Policy, proof, and the new security baseline
Our findings confirm that the industry has passed the point of treating MFA as an optional enhancement. It is critical for businesses to stay secure. Given the success rate of social engineering and phishing campaigns, the accelerated adoption of phishing-resistant authentication methods is a necessary market response.
The old argument that robust security must come at the expense of user productivity is not supported by the data. The security landscape is no longer about compromise, but transformation. Major technology companies, including Salesforce, GitHub, AWS, and Microsoft, are signaling this shift by committing to mandatory MFA enforcement for their privileged users, indicating that MFA is transitioning from a recommended best practice to a mandatory security baseline.
Policy can be a powerful driver of change. For example, Okta's mandatory MFA policy for administrator console access in 2024 resulted in 100% adoption among customer admins by August 2025.
Phishing-resistant authentication is secure, user-friendly, and demonstrably achievable. It is critical for protecting organizations against today's threats while reducing user friction.
5 tips to improve your authentication strategy
To successfully navigate this security transformation, leaders must transition from discussing best practices to mandating new standards. Organizations should focus on these requirements:
Prioritize phishing resistance: Mandate phishing-resistant MFA for all sensitive access, while eliminating low-assurance methods (like SMS) from all sign-on policies.
Elevate MFA as a risk metric: Treat the adoption of MFA, particularly phishing-resistant MFA, as a C-suite and board-level risk metric, enabling visibility and accountability for organizational security posture.
Adopt a Zero Trust framework: Shift access control to a per-session, least-privilege basis, dynamically evaluating the user, the device's posture, and the network context at the moment of access and throughout the session.
Secure the full user lifecycle: Apply phishing-resistant authentication methods to user enrollment and account recovery flows to prevent attackers from using these entry points for account takeover.
Plan for password minimization: Develop a clear, long-term strategic plan to phase out the reliance on passwords as a primary factor across the enterprise.
Methodology: About the data
The study is based on data from Okta Workforce Identity as of January 2025, with the exception of the MFA user adoption rate over time, which extends from October 2019 to January 2025.
The data was anonymized and aggregated from billions of monthly authentications and verifications originating from countries worldwide.

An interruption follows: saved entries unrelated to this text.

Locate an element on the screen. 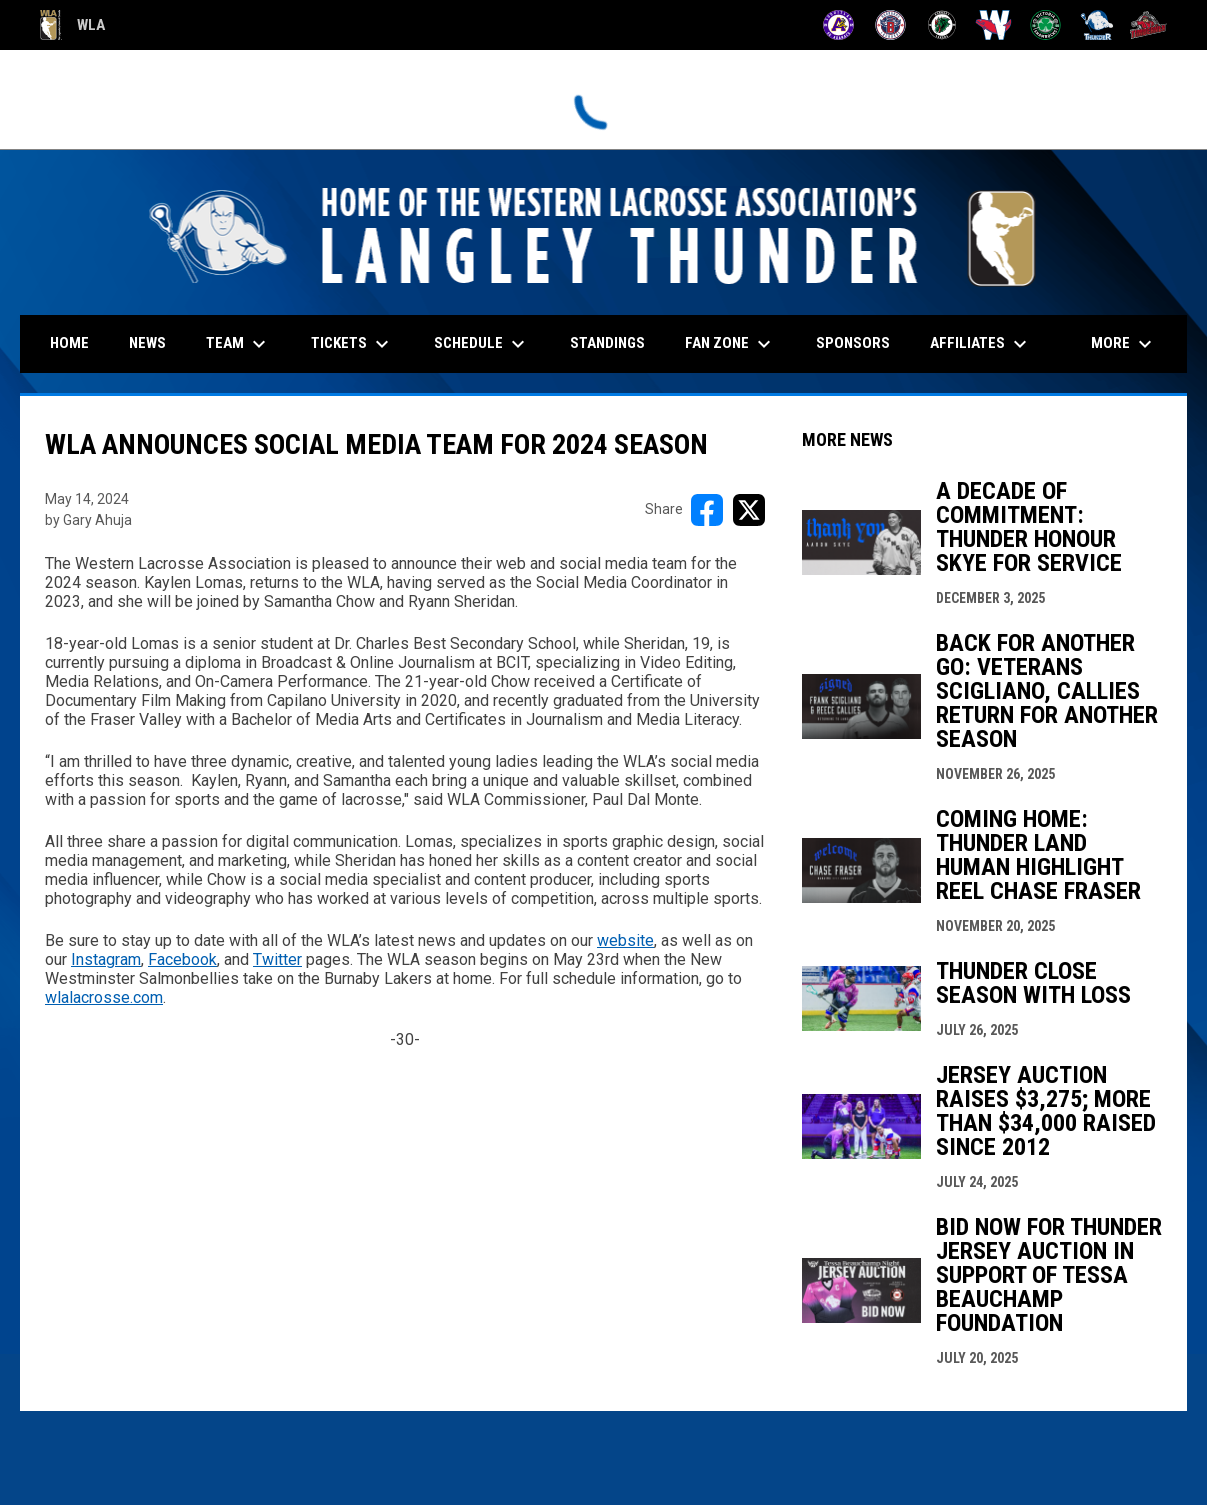 The height and width of the screenshot is (1505, 1207). WLA is located at coordinates (72, 25).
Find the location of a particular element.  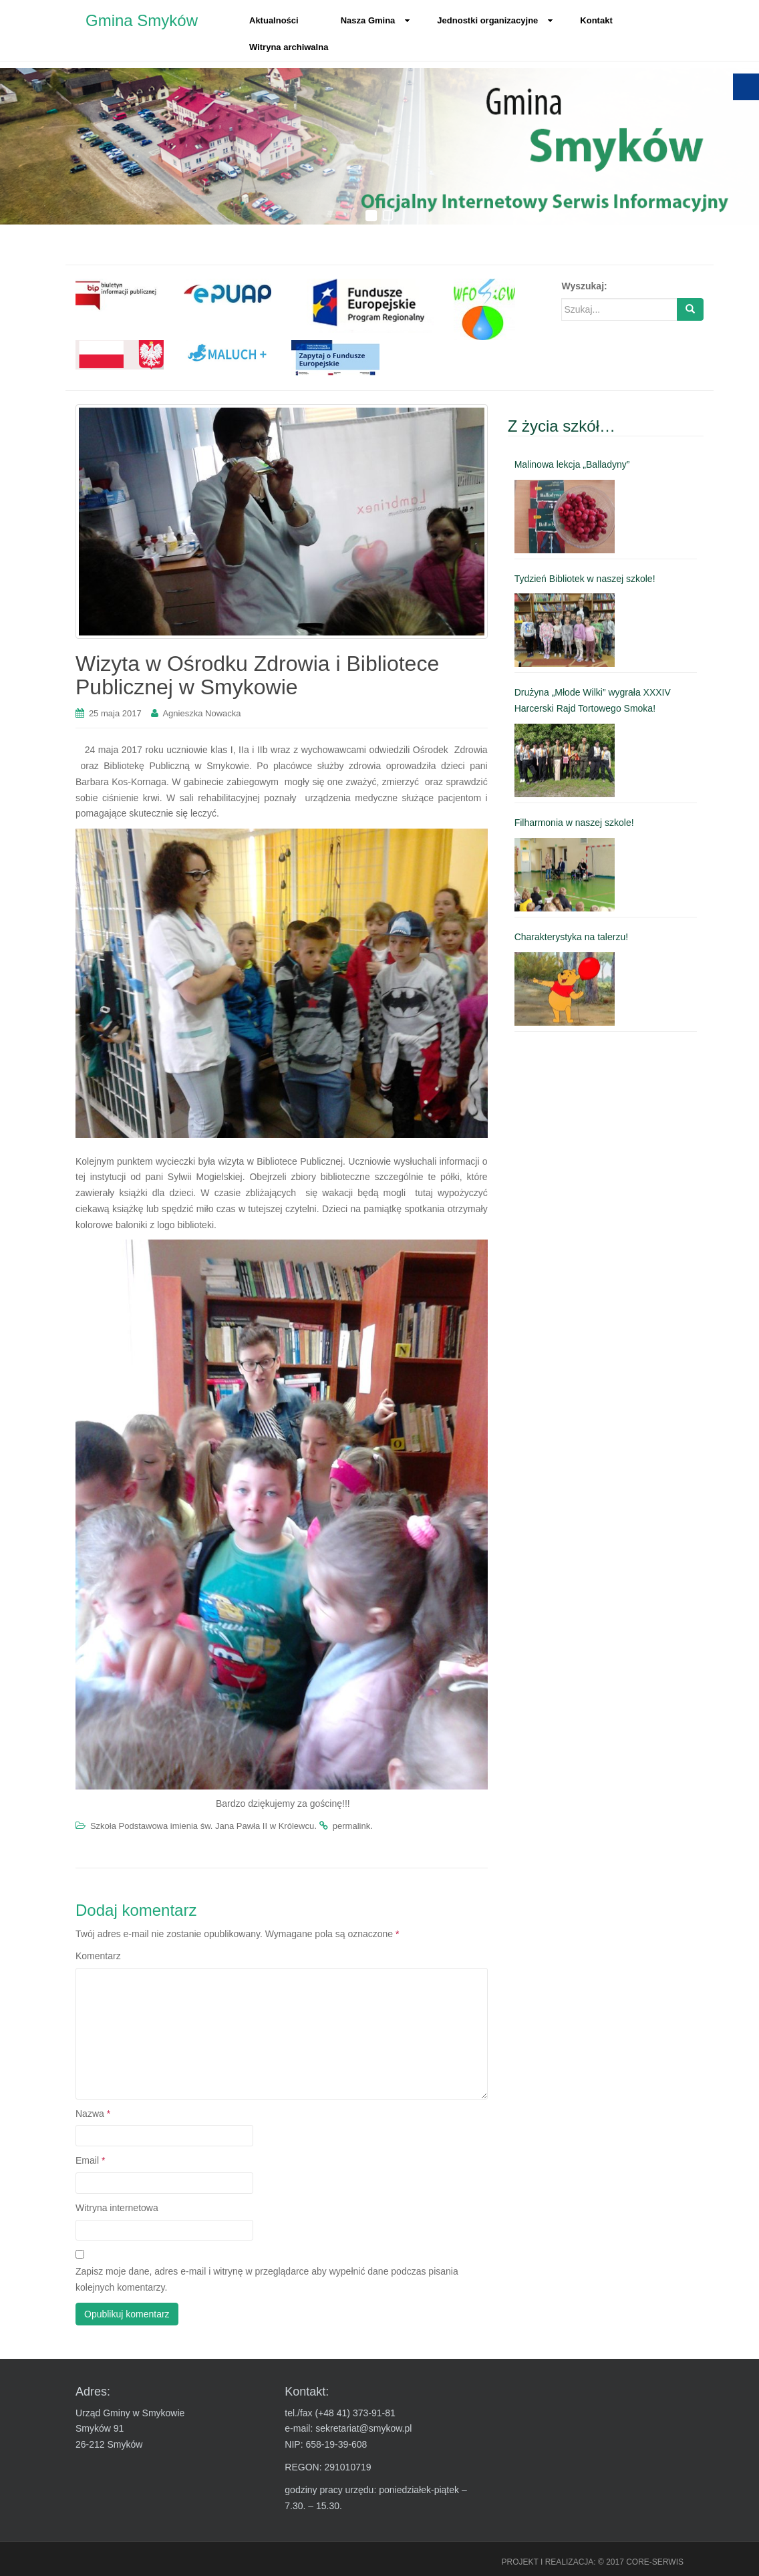 permalink [link] is located at coordinates (351, 1826). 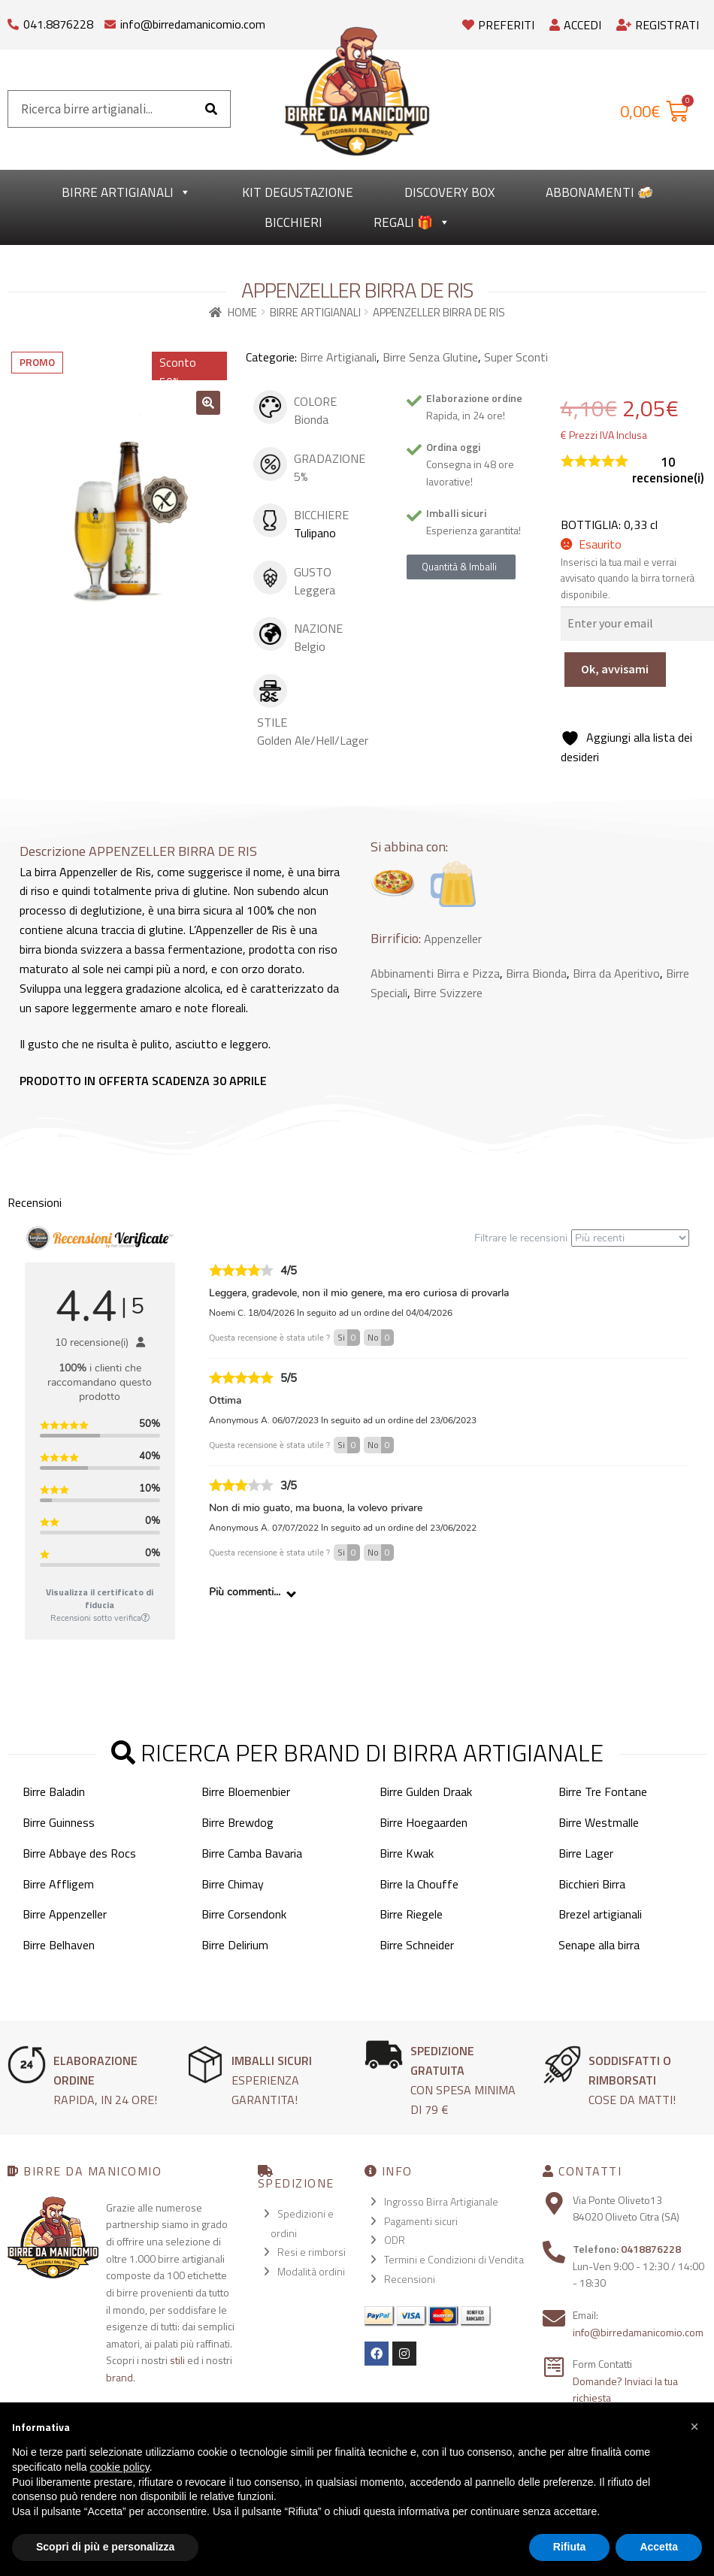 The image size is (714, 2576). Describe the element at coordinates (243, 1914) in the screenshot. I see `Birre Corsendonk` at that location.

The report methodology has been updated this year to reflect only commercial customer environments, excluding data from regulated environments. The charts and stats in this report, including data from prior years, reflect the new methodology.
Customers and their employees, contractors, partners, and clients use the Okta Platform to securely log in to devices, websites, applications, and services, leveraging security features to protect their data. These organizations span every major industry and vary in size, from small businesses to some of the world’s largest enterprises.
Company size is defined by the number of full-time employees in the company. Company industry taxonomy aligns with the North American Industry Classification System (NAICS). Company size, industry, and geographic region were all validated using third-party resources.
All user adoption rate metrics are determined by the percentage of users who signed in using the studied authenticators over a one-month period.
Unless otherwise noted, this analysis focuses exclusively on Okta Workforce Identity data and workforce use cases. It does not include Okta Customer Identity data.